Jacksonville just landed a fresh win on the waterfront: a new weekly direct container service tying the city straight into some of Asia’s biggest export engines. Ships from Vietnam, China, South Korea and Japan will now steam directly into Blount Island, with the Ocean Alliance rotation scheduled to call at the SSA Jacksonville Container Terminal at JAXPORT’s Blount Island Marine Terminal. The April 8 announcement caps a run of new carrier commitments that have tilted toward Jacksonville as long-planned channel and terminal upgrades come online.
New rotation and carrier details
According to the Jacksonville Business Journal, the Ocean Alliance, a carrier consortium that includes CMA CGM, COSCO and Evergreen, will run weekly direct container sailings to ports in Vietnam, China, South Korea and Japan. The service will call at the SSA Jacksonville Container Terminal on Blount Island, where SSA operates the modernized facility that will handle the new rotation.
Where this fits in the network
Industry trackers say the move slots into Ocean Alliance’s 2026 network reshuffle, which adds more Southeast Asia calls and folds Jacksonville back into an East Coast rotation. SeaNews (citing the Journal of Commerce) reports the alliance has added Vietnam port calls and is reintroducing Jacksonville into a USEC and Gulf service loop.
Why Jacksonville is being chosen
Local port leaders have been relentlessly pitching Blount Island’s deeper federal channel, rebuilt berths and expanded yard capacity as reasons for carriers to lock in regular calls. In a recent press release, JAXPORT highlighted the 47-foot federal channel and terminal modernization at Blount Island as improvements intended to shore up schedule reliability. JAXPORT materials also note that the SSA terminal can now handle larger, post-Panamax vessels, a key selling point for alliance services.

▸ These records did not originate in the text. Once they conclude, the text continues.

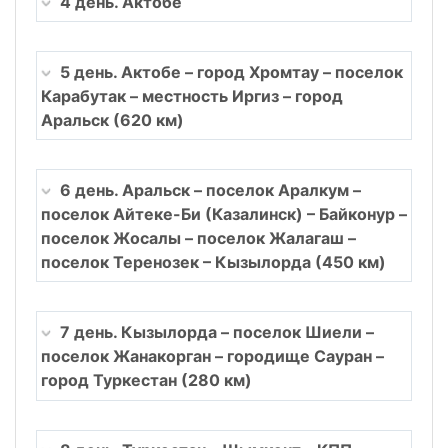
4 день. Актобе
5 день. Актобе – город Хромтау – поселок
Карабутак – местность Иргиз – город
Аральск (620 км)
6 день. Аральск – поселок Аралкум –
поселок Айтеке-Би (Казалинск) – Байконур –
поселок Жосалы – поселок Жалагаш –
поселок Теренозек – Кызылорда (450 км)
7 день. Кызылорда – поселок Шиели –
поселок Жанакорган – городище Сауран –
город Туркестан (280 км)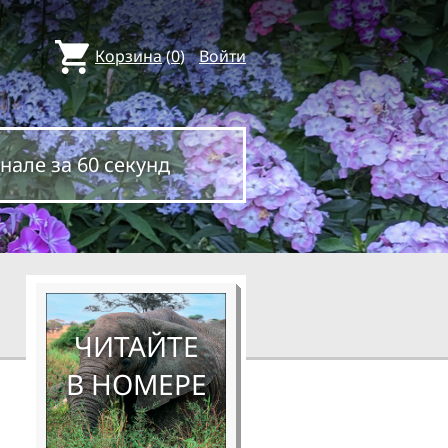
Корзина
(
0
)
Войти
нале за 60 секунд
ЧИТАЙТЕ
В НОМЕРЕ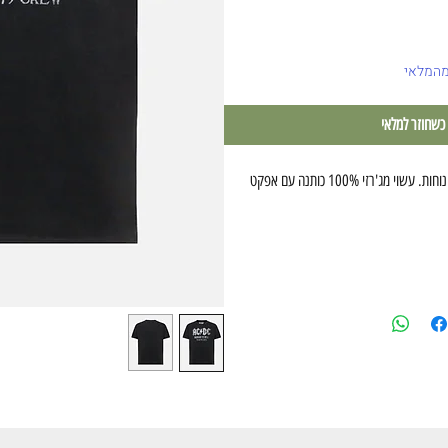
מהמלאי
 כשחוזר למלאי
הכירו את חולצת ג'ק, שילוב מושלם של סגנון ונוחות. עשוי מג'רזי 100% כותנה עם אפקט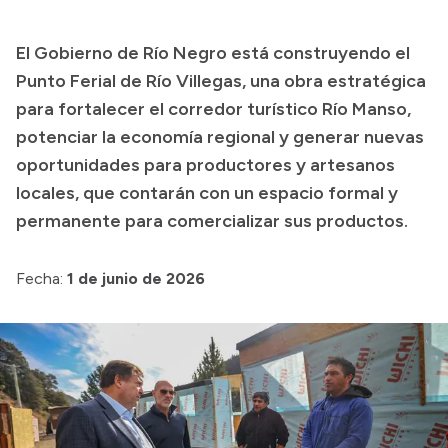
Transparencia
El Gobierno de Río Negro está construyendo el
Presupuesto
Punto Ferial de Río Villegas, una obra estratégica
Boletín Oficial
para fortalecer el corredor turístico Río Manso,
potenciar la economía regional y generar nuevas
Compras y licitaciones
oportunidades para productores y artesanos
Consulta de expedientes
locales, que contarán con un espacio formal y
Consulta de pago a proveedores
permanente para comercializar sus productos.
Convocatorias
Intranet
Fecha:
1 de junio de 2026
Login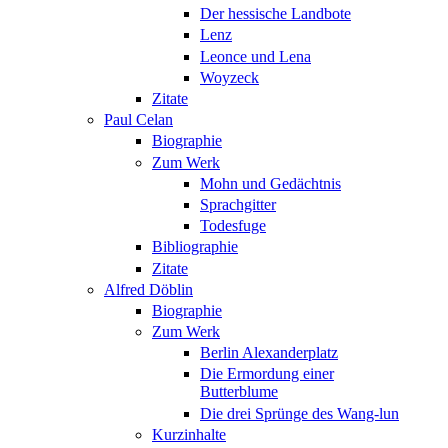
Der hessische Landbote
Lenz
Leonce und Lena
Woyzeck
Zitate
Paul Celan
Biographie
Zum Werk
Mohn und Gedächtnis
Sprachgitter
Todesfuge
Bibliographie
Zitate
Alfred Döblin
Biographie
Zum Werk
Berlin Alexanderplatz
Die Ermordung einer
Butterblume
Die drei Sprünge des Wang-lun
Kurzinhalte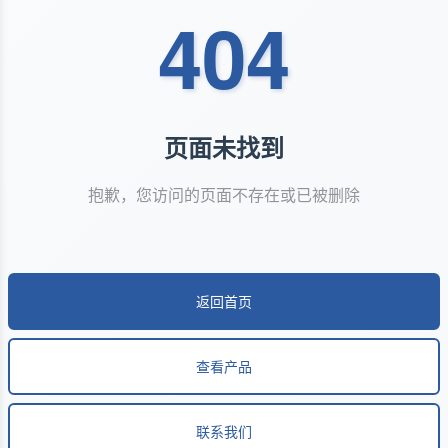
404
页面未找到
抱歉，您访问的页面不存在或已被删除
返回首页
查看产品
联系我们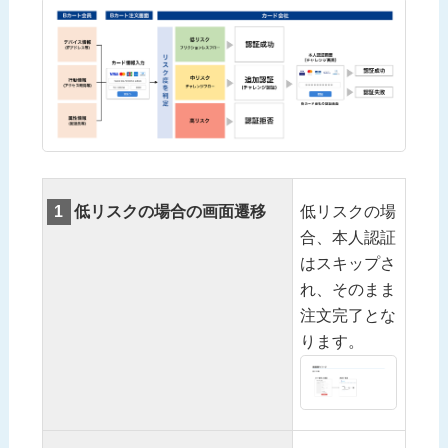
1
低リスクの場合の画面遷移
低リスクの場
合、本人認証
はスキップさ
れ、そのまま
注文完了とな
ります。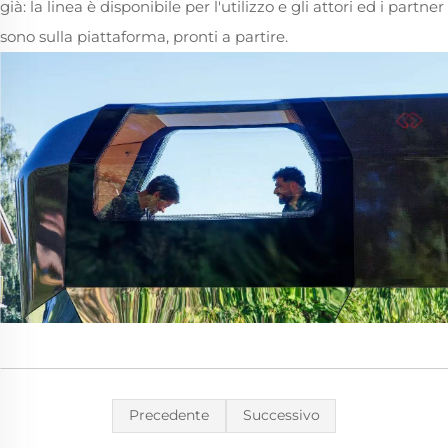
già: la linea è disponibile per l'utilizzo e gli attori ed i partner
sono sulla piattaforma, pronti a partire.
Precedente
Successivo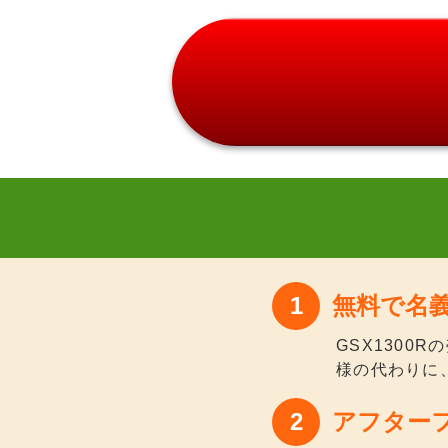
無料で名
GSX130
様の代わりに
アフター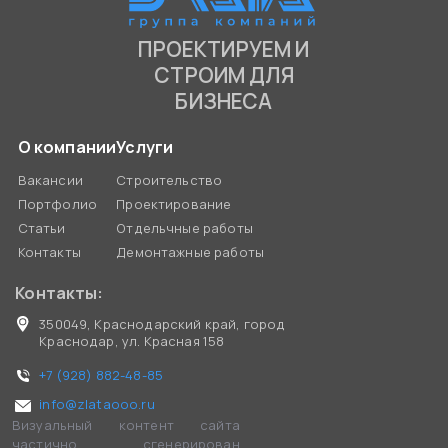
ПРОЕКТИРУЕМ И
СТРОИМ ДЛЯ
БИЗНЕСА
О компании
Услуги
Вакансии
Строительство
Портфолио
Проектирование
Статьи
Отдельчные работы
Контакты
Демонтажные работы
Контакты:
350049, Краснодарский край, город
Краснодар, ул. Красная 158
+7 (928) 882-48-85
info@zlataooo.ru
Визуальный контент сайта
частично сгенерирован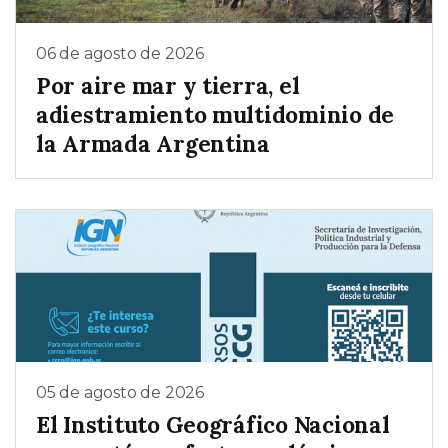
06 de agosto de 2026
Por aire mar y tierra, el
adiestramiento multidominio de
la Armada Argentina
05 de agosto de 2026
El Instituto Geográfico Nacional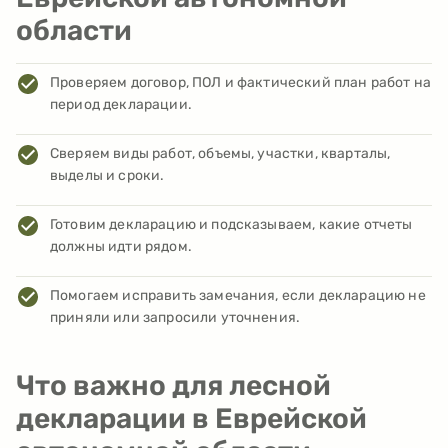
области
Проверяем договор, ПОЛ и фактический план работ на
период декларации.
Сверяем виды работ, объемы, участки, кварталы,
выделы и сроки.
Готовим декларацию и подсказываем, какие отчеты
должны идти рядом.
Помогаем исправить замечания, если декларацию не
приняли или запросили уточнения.
Что важно для лесной
декларации в Еврейской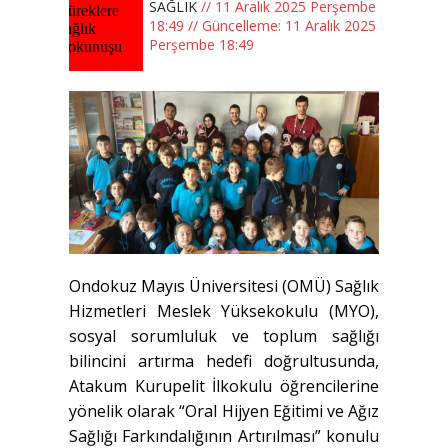
SAĞLIK
// 11 Aralık 2025 Perşembe
18:49 // Güncelleme: 11 Aralık 2025
Perşembe 18:49
Ondokuz Mayıs Üniversitesi (OMÜ) Sağlık
Hizmetleri Meslek Yüksekokulu (MYO),
sosyal sorumluluk ve toplum sağlığı
bilincini artırma hedefi doğrultusunda,
Atakum Kurupelit İlkokulu öğrencilerine
yönelik olarak “Oral Hijyen Eğitimi ve Ağız
Sağlığı Farkındalığının Artırılması” konulu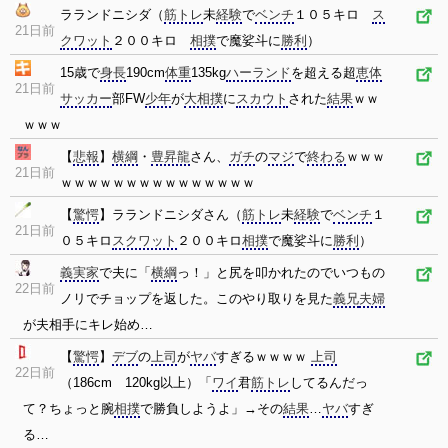
ラランドニシダ（
筋トレ
未
経験
で
ベンチ
１０５キロ
ス
21日前
クワット
２００キロ
相撲
で魔娑斗に
勝利
）
15歳で
身長
190cm
体重
135kg
ハーランド
を超える超
恵体
21日前
サッカー
部FW
少年
が
大相撲
に
スカウト
された
結果
ｗｗ
ｗｗｗ
【
悲報
】
横綱
・
豊昇龍
さん、
ガチ
の
マジ
で
終わる
ｗｗｗ
21日前
ｗｗｗｗｗｗｗｗｗｗｗｗｗｗｗ
【
驚愕
】ラランドニシダさん（
筋トレ
未
経験
で
ベンチ
１
21日前
０５キロ
スクワット
２００キロ
相撲
で魔娑斗に
勝利
）
義実家
で夫に「
横綱
っ！」と尻を叩かれたのでいつもの
22日前
ノリでチョップを返した。このやり取りを見た
義兄
夫婦
が夫相手にキレ始め…
【
驚愕
】
デブ
の
上司
が
ヤバ
すぎるｗｗｗｗ
上司
22日前
（186cm 120kg以上）「
ワイ
君
筋トレ
してるんだっ
て？ちょっと腕
相撲
で勝負しようよ」→その
結果
…
ヤバ
すぎ
る…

JAXPORT officials, along with coverage from Port Technology, have detailed the broader suite of upgrades, including new cranes and yard improvements, that underpins the port’s push for more Asian calls.
What it means locally
For shippers in and around Jacksonville, direct calls from Vietnam and other Southeast Asian hubs can trim transit times and cut reliance on transshipment ports, which helps regional distributors and manufacturers lower logistics costs. Hoodline’s recent coverage of JAXPORT’s roughly $250 million modernization push, framed as a quarter-billion bet to keep Jacksonville cargo king, cast those investments as aimed squarely at attracting exactly this kind of steady carrier service. That reporting pointed to work on cranes, paved stacks and gate automation as central to Jacksonville’s appeal.

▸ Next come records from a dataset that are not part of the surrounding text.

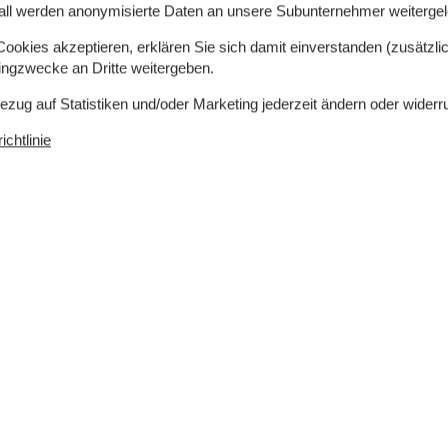
all werden anonymisierte Daten an unsere Subunternehmer weitergele
okies akzeptieren, erklären Sie sich damit einverstanden (zusätzlich
tingzwecke an Dritte weitergeben.
Bezug auf Statistiken und/oder Marketing jederzeit ändern oder widerr
chtlinie
9 m²
Entfernung Wasser
500 m
Einkaufen
500 m
ch
Ja
Nichtraucher
Ja
Ja
Ladestation für Elektroauto
Ja
Klimafreundlich
Ja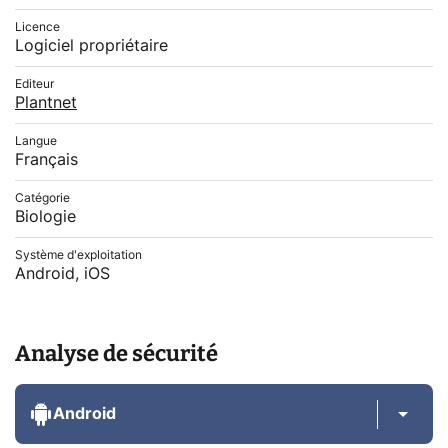
Licence
Logiciel propriétaire
Editeur
Plantnet
Langue
Français
Catégorie
Biologie
Système d'exploitation
Android, iOS
Analyse de sécurité
Android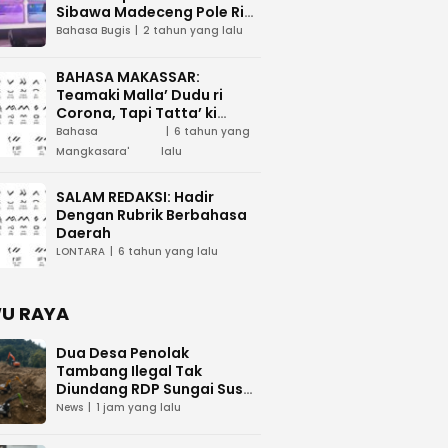
Sibawa Madeceng Pole Ri
Tau Maega e Ri Luwu Timur
Bahasa Bugis
2 tahun yang lalu
BAHASA MAKASSAR:
Teamaki Malla’ Dudu ri
Corona, Tapi Tatta’ ki
Waspada
Bahasa
6 tahun yang
Mangkasara'
lalu
SALAM REDAKSI: Hadir
Dengan Rubrik Berbahasa
Daerah
LONTARA
6 tahun yang lalu
U RAYA
Dua Desa Penolak
Tambang Ilegal Tak
Diundang RDP Sungai Suso,
Warga Pertanyakan DPRD
News
1 jam yang lalu
Luwu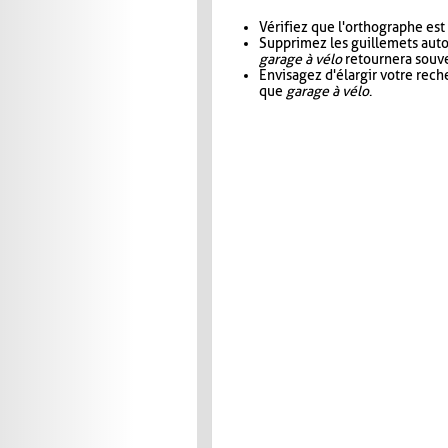
Vérifiez que l'orthographe est
Supprimez les guillemets aut
garage à vélo
retournera souve
Envisagez d'élargir votre rec
que
garage à vélo
.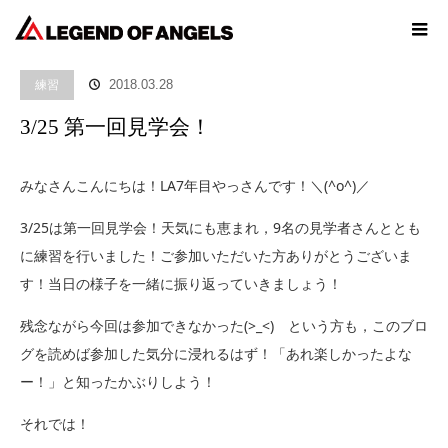
ホーム
ブログ
練習
3/25 第一回見学会！
練習
2018.03.28
3/25 第一回見学会！
みなさんこんにちは！LA7年目やっさんです！＼(^o^)／
3/25は第一回見学会！天気にも恵まれ，9名の見学者さんととも
に練習を行いました！ご参加いただいた方ありがとうございま
す！当日の様子を一緒に振り返っていきましょう！
残念ながら今回は参加できなかった(>_<) という方も，このブロ
グを読めば参加した気分に浸れるはず！「あれ楽しかったよな
ー！」と知ったかぶりしよう！
それでは！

“Jacksonville’s position as the first Southeast port of call means shippers benefit from faster transit times and the efficiency of our modernized terminals,” JAXPORT Chief Commercial Officer Robert Peek said in a press release. The port said the new Ocean Alliance rotation is expected to boost regular imports from Asia and strengthen Jacksonville’s role as a gateway for the Southeast U.S. market, a vision JAXPORT ties directly to recent crane deliveries and yard upgrades.